• [Assignment]: Retrieve every line of the data holding the word "神谷宗幣".

• [Exercise input]:
§
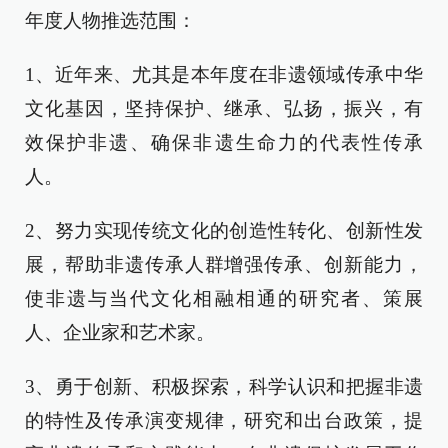
年度人物推选范围：
1、近年来、尤其是本年度在非遗领域传承中华
文化基因，坚持保护、继承、弘扬，振兴，有
效保护非遗、确保非遗生命力的代表性传承
人。
2、努力实现传统文化的创造性转化、创新性发
展，帮助非遗传承人群增强传承、创新能力，
使非遗与当代文化相融相通的研究者、策展
人、企业家和艺术家。
3、勇于创新、积极探索，科学认识和把握非遗
的特性及传承演变规律，研究和出台政策，提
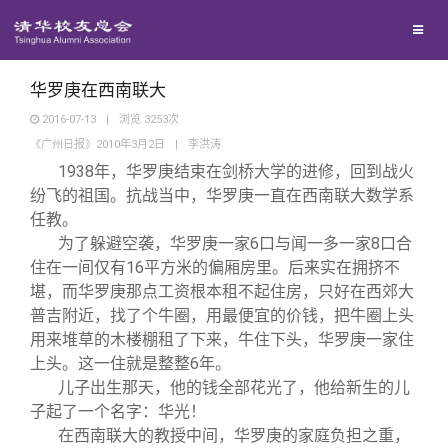
兴趣群体
捐赠方法
我要订阅
清华故事
西南联大校友会
义工计划
新媒体平台
青春风采
华罗庚在西南联大
2016-07-13
|
浏览
3253
次
《广州日报》2010年3月2日
|
李洪涛
校友文苑
1938
年，华罗庚结束在剑桥大学的进修，回到战火
纷飞的祖国。抗战当中，华罗庚一直在西南联大数学系
校友讲坛
任教。
为了躲避空袭，华罗庚一家6口与闻一多一家8口合
住在一间仅有16平方米的偏厢房里。后来实在拥挤不
校友视界
堪，而华罗庚那点工资根本租不起住房，只好在西郊大
普吉附近，找了个牛圈，用最便宜的价钱，把牛圈上头
校友服务
用来堆草的木楼棚租了下来，牛住下头，华罗庚一家住
上头。这一住就是整整6年。
儿子出生那天，他的钱全部花光了，他给新生的儿
校友总会
终身学习
子起了一个名字：华光！
在西南联大的教授中间，华罗庚的家庭负担之重，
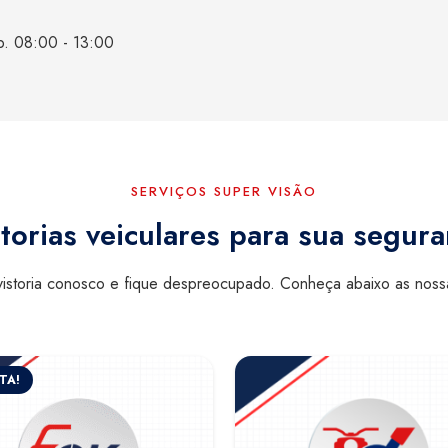
b. 08:00 - 13:00
SERVIÇOS SUPER VISÃO
torias veiculares para sua segur
istoria conosco e fique despreocupado. Conheça abaixo as nos
TA!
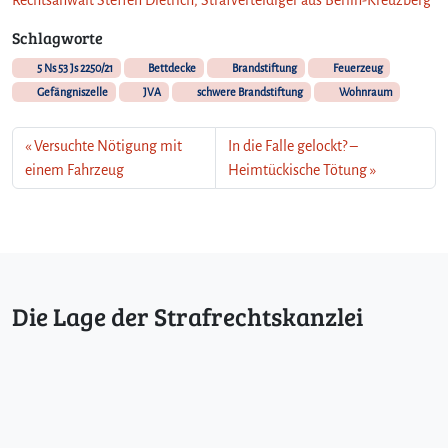
Schlagworte
5 Ns 53 Js 2250/21
Bettdecke
Brandstiftung
Feuerzeug
Gefängniszelle
JVA
schwere Brandstiftung
Wohnraum
Versuchte Nötigung mit
In die Falle gelockt? –
einem Fahrzeug
Heimtückische Tötung
Die Lage der Strafrechtskanzlei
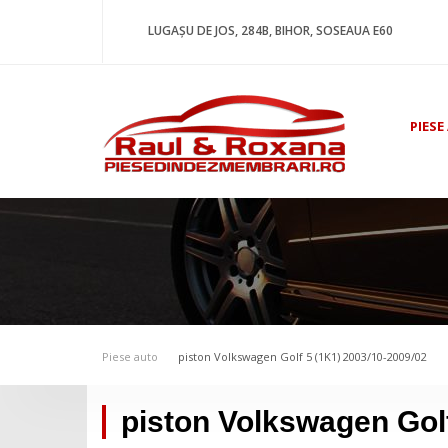
LUGAȘU DE JOS, 284B, BIHOR, SOSEAUA E60
PIESE
Piese auto
piston Volkswagen Golf 5 (1K1) 2003/10-2009/02
piston Volkswagen Golf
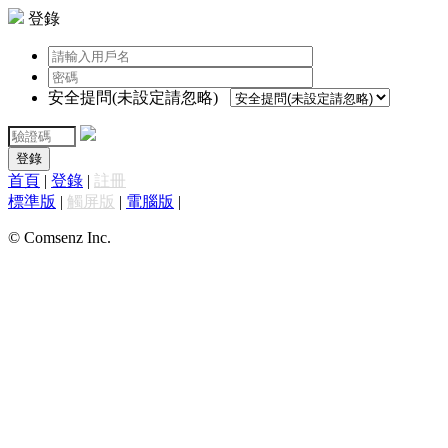
登錄
安全提問(未設定請忽略)
登錄
首頁
|
登錄
|
註冊
標準版
|
觸屏版
|
電腦版
|
© Comsenz Inc.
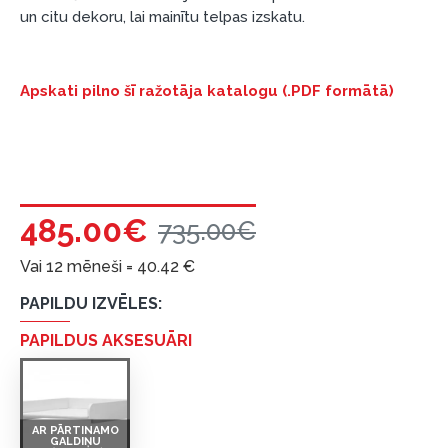
un citu dekoru, lai mainītu telpas izskatu.
garantijas un atgriesanas noteikumiem
.
Finansiālā atbildība:
Aicinām aizņemties atbildīgi! Pirms aizņemties,
Apskati pilno šī ražotāja katalogu (.PDF formātā)
lūdzu, izvērtējiet savas finansiālās iespējas.
485.00€
735.00€
Vai 12 mēneši =
40.42
€
PAPILDU IZVĒLES:
PAPILDUS AKSESUĀRI
AR PĀRTINAMO
GALDIŅU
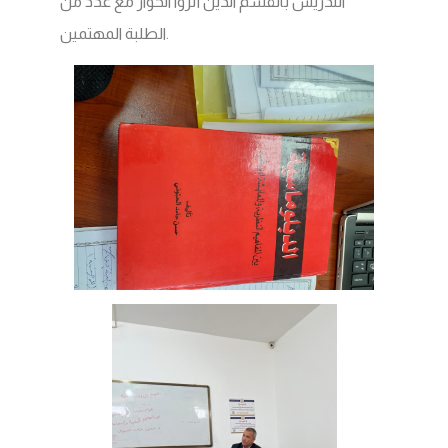
التدريس بالقسم الذين أثروا الحوار مع عدد من
الطلبة المهتمين.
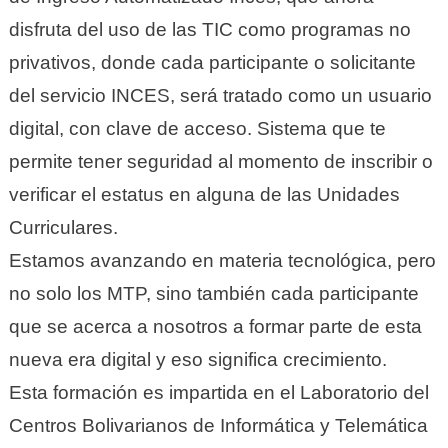
disfruta del uso de las TIC como programas no
privativos, donde cada participante o solicitante
del servicio INCES, será tratado como un usuario
digital, con clave de acceso. Sistema que te
permite tener seguridad al momento de inscribir o
verificar el estatus en alguna de las Unidades
Curriculares.
Estamos avanzando en materia tecnológica, pero
no solo los MTP, sino también cada participante
que se acerca a nosotros a formar parte de esta
nueva era digital y eso significa crecimiento.
Esta formación es impartida en el Laboratorio del
Centros Bolivarianos de Informática y Telemática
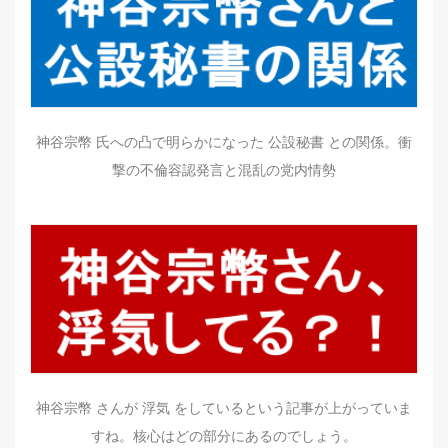
神谷宗幣 氏への凸で明らかになった 公設秘書 との関係。衝
撃の不倫容認発言と混乱の党内情勢
神谷宗幣 さんが 浮気 をしているという記事が上がっていま
すね。核心はどの部分にあるのでしょう。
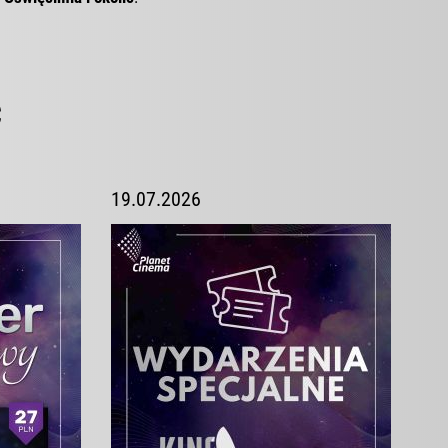
ć
19.07.2026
§
• [Solution to the problem]:
神谷宗幣 氏への凸で明らかになった 公設秘書 との関係。衝
神谷宗幣 さんが 浮気 をしているという記事が上がっていま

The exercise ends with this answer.